Upgrading a Single Container (non-HA) - Bind Mounted MySQL Volume

  1. Stop the running Rancher Server container.

    $ docker stop <container_name_of_original_server>
    
  2. Copy the database files out of the server container. Note: If you already have the database stored on the host, you can skip this step. Also, if the DB has been copied out of the container, it will be inside //mysql/ because of the way Docker copies it out. Be sure to account for this when bind mounting into the container. If you started with bind mounts, you will not need the mysql/.

    $ docker cp <container_name_of_original_server>:/var/lib/mysql <path on host>
    
  3. Now set the UID/GID for the folder so that the mysql user within the container has the correct ownership of the mysql mount.

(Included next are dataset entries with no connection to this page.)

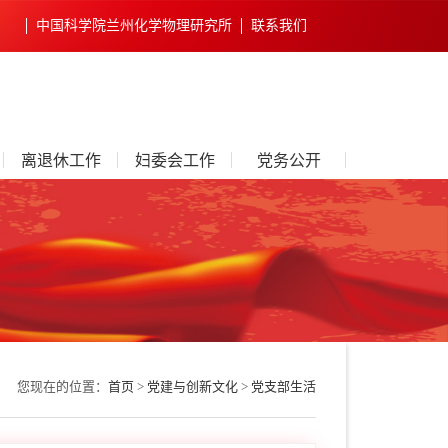
中国科学院兰州化学物理研究所
联系我们
离退休工作
妇委会工作
党务公开
您现在的位置：
首页
>
党建与创新文化
>
党支部生活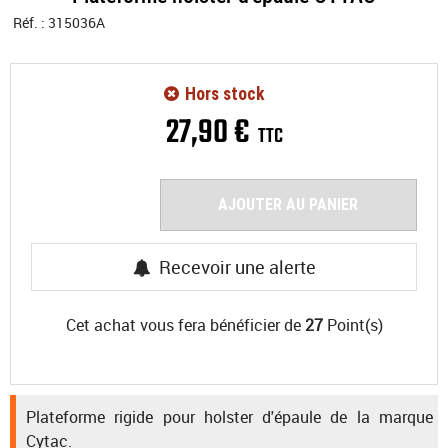
Réf. :
315036A
Hors stock
27
,
90
€
TTC
AJOUTER AU PANIER
Recevoir une alerte
Cet achat vous fera bénéficier de
27
Point(s)
Plateforme rigide pour holster d'épaule de la marque
Cytac.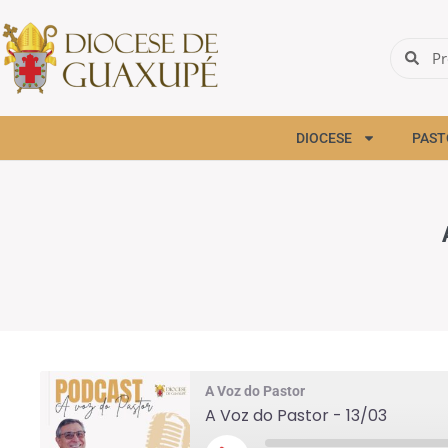
DIOCESE
PAST
A Voz do Pastor
A Voz do Pastor - 13/03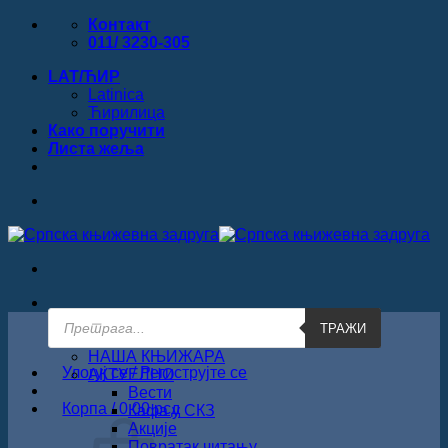
Прескочи
Контакт
на
011/ 3230-305
садржај
LAT/ЋИР
Latinica
Ћирилица
Како поручити
Листa жеља
Products
ТРАЖИ
search
ПОЧЕТНА
НАША КЊИЖАРА
Улогуј се / Региструјте се
АКТУЕЛНО
Вести
Корпа /
0.00
рсд
Кафа у СКЗ
Акције
Повратак читању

    $ sudo chown -R 102:105 <path on host>
    
  4. Start new server container.

    $ docker run -d -v <path_on_host>:/var/lib/mysql -p 8080:8080 \
      --restart=unless-stopped rancher/server:latest
    


    Note: It is important that you have trailing ‘/’ at the end of the host path if you have copied a database out of a previous container. Otherwise, the directory ends up in the wrong place.

  5. Remove the old Rancher server container. Note: If you only stop the container, the container will be restarted if your machine is rebooted if you had used --restart=always. We recommend using --restart=unless-stopped and removing the container after your upgrade has been successful.

Upgrading HA setup

If you have launched Rancher server in High Availability (HA), the new Rancher HA set up will continue using the external database that was used to install the original HA setup.

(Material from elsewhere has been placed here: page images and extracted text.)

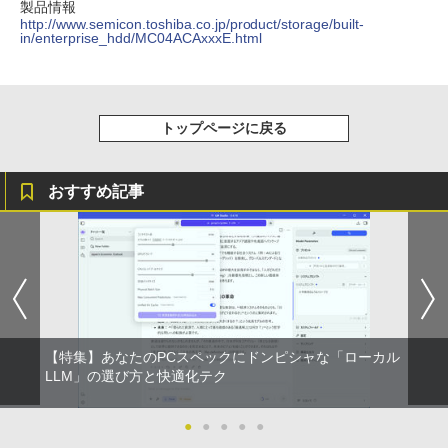
￥1,964
o Day Book [ 島田ゆか ]
HD解像度】 大手メーカー液晶 (Dell/HP/
製品情報
版ビッグガンガンコミックス)
コカ・コーラ やかんの麦茶 from 爽健美茶 ラ
（最大128GB）/Windows 11 Pro／Dolb
NEC等) テレワーク デュアルモニター S
http://www.semicon.toshiba.co.jp/product/storage/built-
ベルレス 650mlPET×24本
￥250
y Audio）【整備済み中古品】
in/enterprise_hdd/MC04ACAxxxE.html
witch PS4 PS5対応 【整備済み中古品】
￥4,950
￥810
Xiaomi シャオミ REDMI Buds 8 Lite ワイヤ
￥2,009
￥13,800
レスイヤホン Bluetooth 5.4 ノイズキャンセ
￥6,470
リング ANC 36時間再生
トップページに戻る
￥3,480
【期間限定破格金額！】新生活 新古品 W
5
＼500円OFFクーポンあり！／ モバイル
5
in11搭載 パソコンノートパソコンoffice
モニター 15.6インチ 1080PフルHD ディ
付き 初心者向けノートPC 初期設定済 1
スプレイ VESA対応 コスパ デュアルモニ
5.6型 インテル高速CPU ランダムで発送
おすすめ記事
ター サブモニター ゲーミングモニター
メモリ4GB～ 高速SSD1TB 最大 フルHD
ポータブルモニター 外付けモニター リモ
Webカメラ zoom 軽量薄型 無線 型番更
ートワーク IPS mini pc ミニPC 多デバ
新で在庫処分
イス対応 ブラック
￥12,980
￥9,480
【特集】あなたのPCスペックにドンピシャな「ローカル
LLM」の選び方と快適化テク
●
●
●
●
●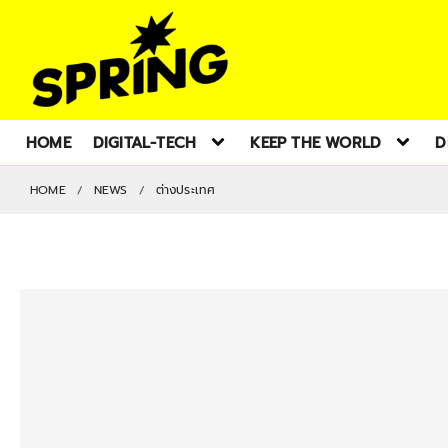
HOME
DIGITAL-TECH
KEEP THE WORLD
D
HOME
NEWS
ต่างประเทศ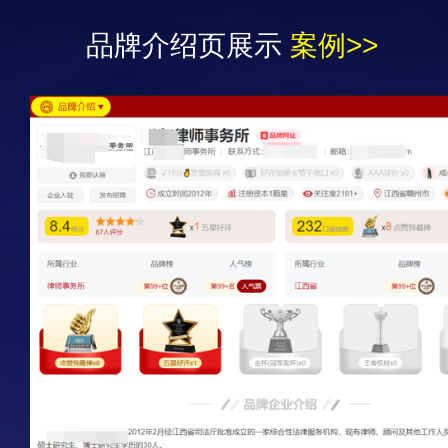
品牌介绍页展示
案例>>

Note: When upgrading an HA setup, the Rancher server setup will be down during the upgrade.

  1. Before upgrading your Rancher server, we recommend backing up your external database.

  2. On each node in the HA setup, stop and remove the running Rancher containers and then start a new Rancher server container using the same command that you had used when installing Rancher server, but with a new Rancher server image tag.

    # On all nodes, stop all Rancher server containers
    $ docker stop <container_name_of_original_server>
    # Execute the scrip with the latest rancher/server version
    $ docker run -d --restart=unless-stopped -p 8080:8080 -p 9345:9345 rancher/server --db-host myhost.example.com --db-port 3306 --db-user username --db-pass password --db-name cattle --advertise-address <IP_of_the_Node>
    


    Note: If you are upgrading from an HA setup that was running the older version of HA, you would need to remove all running Rancher HA containers. $ sudo docker rm -f $(sudo docker ps -a | grep rancher | awk {'print $1'})

Rancher Server with No Internet Access

Users without internet will need to download the latest infrastructure service images in order for the upgrade to succeed. Without the images in the latest default templates, the infrastructure services will not be able to upgrade.